TASK STATEMENT: For this exercise, write out exactly the lines from the line containing "TEST ÉS LÉLEK" through the last line of the records, and no other lines.

EXERCISE DATA:
==================================================

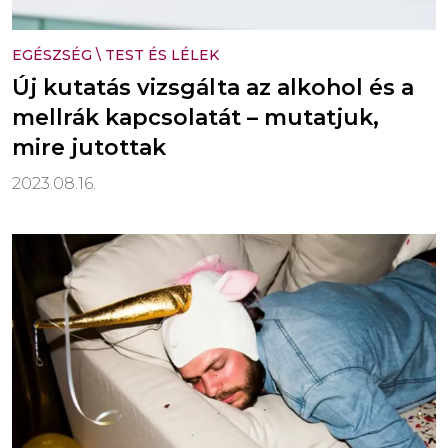
EGÉSZSÉG
\
TEST ÉS LÉLEK
Új kutatás vizsgálta az alkohol és a
mellrák kapcsolatát – mutatjuk,
mire jutottak
2023.08.16.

==================================================

YOUR SOLUTION:
TEST ÉS LÉLEK
Új kutatás vizsgálta az alkohol és a
mellrák kapcsolatát – mutatjuk,
mire jutottak
2023.08.16.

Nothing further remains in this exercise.